是啊。
如今陛下抱病,媚娘忽而如阿菟所說要主持大局,所擔負的壓力必然不小。
她這個做母親的明知還有「親人」在圖謀算計,也明知女兒正在走出對她而言重要的一步,卻還要只在長安遙遙祝福嗎?
阿菟那雙尤其像她母親的眼睛,更是讓人……讓人不由想到入宮之前的武家二娘子。
她輕輕地伸手推了推面前的外孫女,「你先去忙你的事情吧。」
這話聽起來真像是拒絕,讓李清月都不由鼓了一下腮幫子,露出了點沮喪的神情。
結果下一刻她便聽到外祖母說道:「萬一你那回去的隊伍鬧鬧騰騰的,我就不跟你一起走了。我都多大的人了,經不起這個折騰。」
李清月目光一亮,當即應道:「好嘞,保管讓您滿意。」
她沒再多耽擱,直奔長安西市而去。
四年前劉仁軌帶著她在此地,以觀摩那西域胡商為由,為她上了第一課。
四年之後,便仿佛是這堂課的收尾。
這回紇來的胡商到底是何脾性,在劉仁軌的講解之下,李清月已大略有數。
但讓人有點奇怪的是,這胡商的鋪面居然一點也沒擴張,還是她當年看到的樣子。
李清月從當年那酒肆上往下看去,還能隱約瞧見那位回紇商人的影子。
只是沒像當年那般直接站在店鋪之外罷了,並不難認出身份。
確實是他的地盤。
「你說,他為何沒拓張勢力呢?」
一個聰明的商人,在一個商業越發發達的地方,不該是這個結果吧?
可惜她這兩年幾乎沒在長安,就算是跟著老師去體察民生,也去的洛陽里坊,倒是沒留意過這邊的情況。
但阿史那卓雲是負責教習武功的,又不是當參謀的。
此刻聽到這句話也只能搖了搖頭。「要不,我將他給您抓上來問問?」
「……」這個就不必了。
李清月道:「你還是去將酒肆老闆請上來問問吧。

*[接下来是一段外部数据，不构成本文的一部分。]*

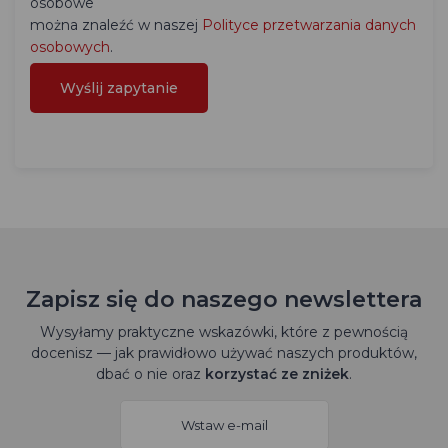
osobowe
można znaleźć w naszej
Polityce przetwarzania danych
osobowych
.
Zapisz się do naszego newslettera
Wysyłamy praktyczne wskazówki, które z pewnością
docenisz — jak prawidłowo używać naszych produktów,
dbać o nie oraz
korzystać ze zniżek
.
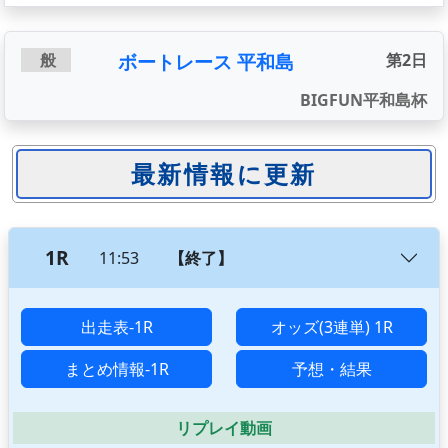
ボートレース 平和島
般
第2日
BIGFUN平和島杯
1R
11:53
【終了】
出走表-1R
オッズ(3連単) 1R
まとめ情報-1R
予想・結果
リプレイ動画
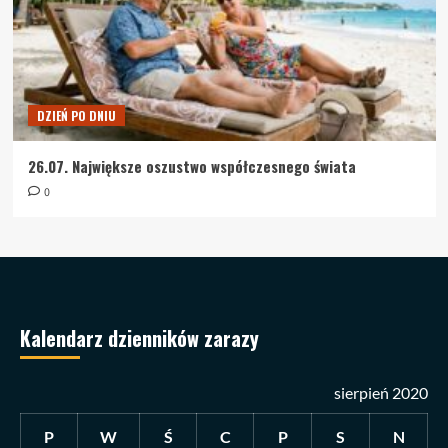
DZIEŃ PO DNIU
26.07. Największe oszustwo współczesnego świata
0
Kalendarz dzienników zarazy
sierpień 2020
P
W
Ś
C
P
S
N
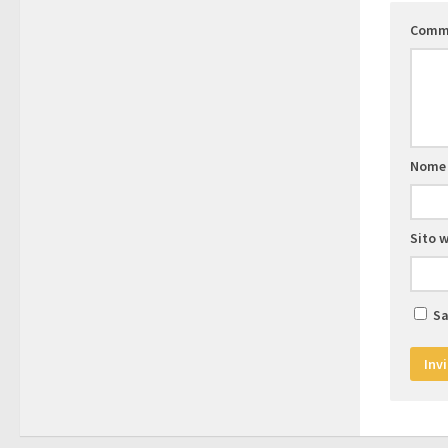
Comm
Nom
Sito 
Sa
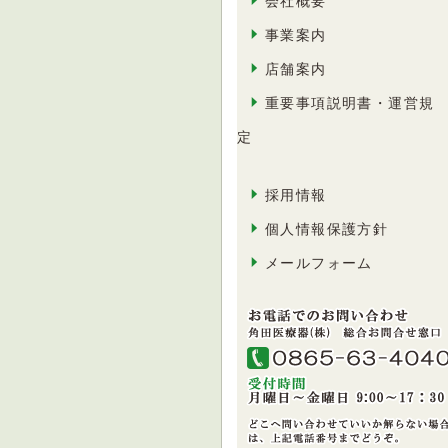
会社概要
事業案内
店舗案内
重要事項説明書・運営規
定
採用情報
個人情報保護方針
メールフォーム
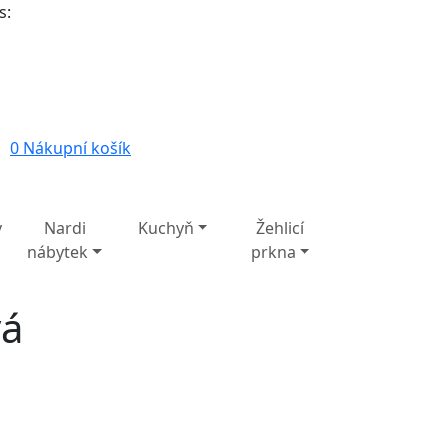
s:
0
Nákupní košík
y
Nardi
Kuchyň
Žehlicí
nábytek
prkna
vá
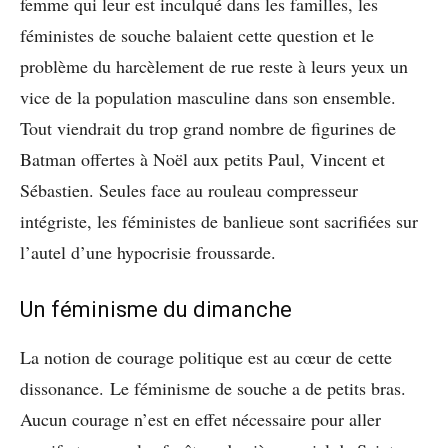
femme qui leur est inculqué dans les familles, les
féministes de souche balaient cette question et le
problème du harcèlement de rue reste à leurs yeux un
vice de la population masculine dans son ensemble.
Tout viendrait du trop grand nombre de figurines de
Batman offertes à Noël aux petits Paul, Vincent et
Sébastien. Seules face au rouleau compresseur
intégriste, les féministes de banlieue sont sacrifiées sur
l’autel d’une hypocrisie froussarde.
Un féminisme du dimanche
La notion de courage politique est au cœur de cette
dissonance. Le féminisme de souche a de petits bras.
Aucun courage n’est en effet nécessaire pour aller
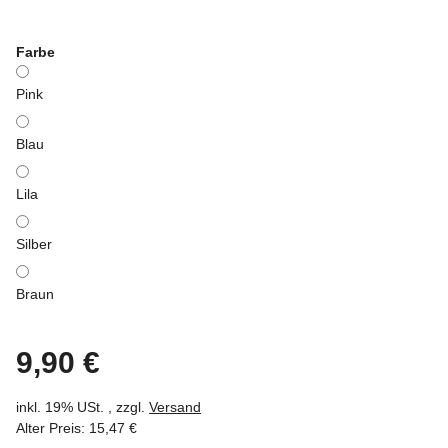
Farbe
Pink
Blau
Lila
Silber
Braun
9,90 €
inkl. 19% USt. , zzgl.
Versand
Alter Preis: 15,47 €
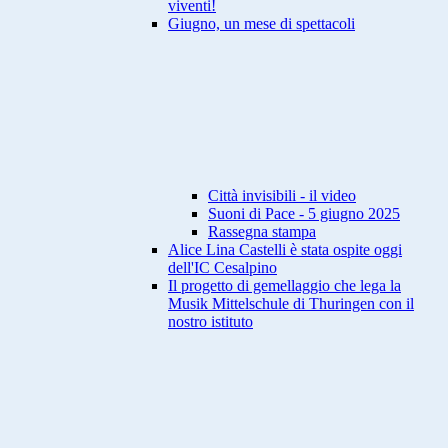
viventi!
Giugno, un mese di spettacoli
Città invisibili - il video
Suoni di Pace - 5 giugno 2025
Rassegna stampa
Alice Lina Castelli è stata ospite oggi
dell'IC Cesalpino
Il progetto di gemellaggio che lega la
Musik Mittelschule di Thuringen con il
nostro istituto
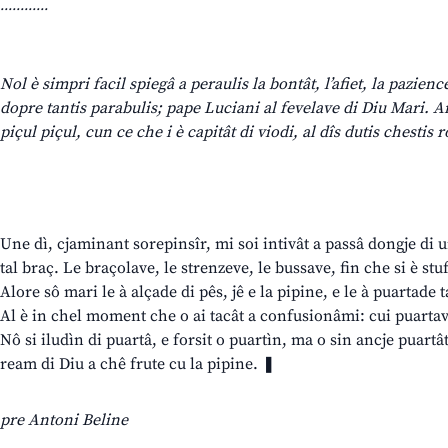
............
Nol è simpri facil spiegâ a peraulis la bontât, l’afiet, la pazienc
dopre tantis parabulis; pape Luciani al fevelave di Diu Mari. 
piçul piçul, cun ce che i è capitât di viodi, al dîs dutis chestis r
Une dì, cjaminant sorepinsîr, mi soi intivât a passâ dongje di 
tal braç. Le braçolave, le strenzeve, le bussave, fin che si è st
Alore sô mari le à alçade di pês, jê e la pipine, e le à puartade t
Al è in chel moment che o ai tacât a confusionâmi: cui puartavi
Nô si iludìn di puartâ, e forsit o puartìn, ma o sin ancje puartâ
ream di Diu a chê frute cu la pipine. ❚
pre Antoni Beline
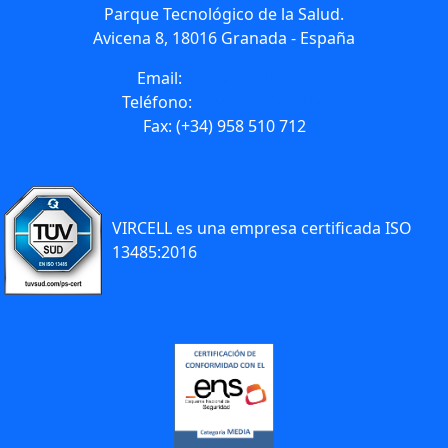
Parque Tecnológico de la Salud.
Avicena 8, 18016 Granada - España
Email:
info@vircell.com
Teléfono:
(+34) 958 441 264
Fax: (+34) 958 510 712
VIRCELL es una empresa certificada ISO
13485:2016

」
這酒肆老闆從李清月的口中聽到了劉仁軌的名字,端詳了這位年少貴客有一瞬,忽然朝著她行了個禮,這才答道,「您若說的是那個油滑的葛薩,我倒是真知道些。」
「去年蘇將軍不是擊敗了九姓鐵勒之中的思結部首領都曼嗎?葛薩雖然隸屬回紇部,但跟思結部往來最多。」
「都曼那個當首領的都差點被陛下砍了腦袋,得了蘇將軍的求情才保住性命,葛薩這種在長安城裡做點買賣的,自然是得夾著尾巴做人。」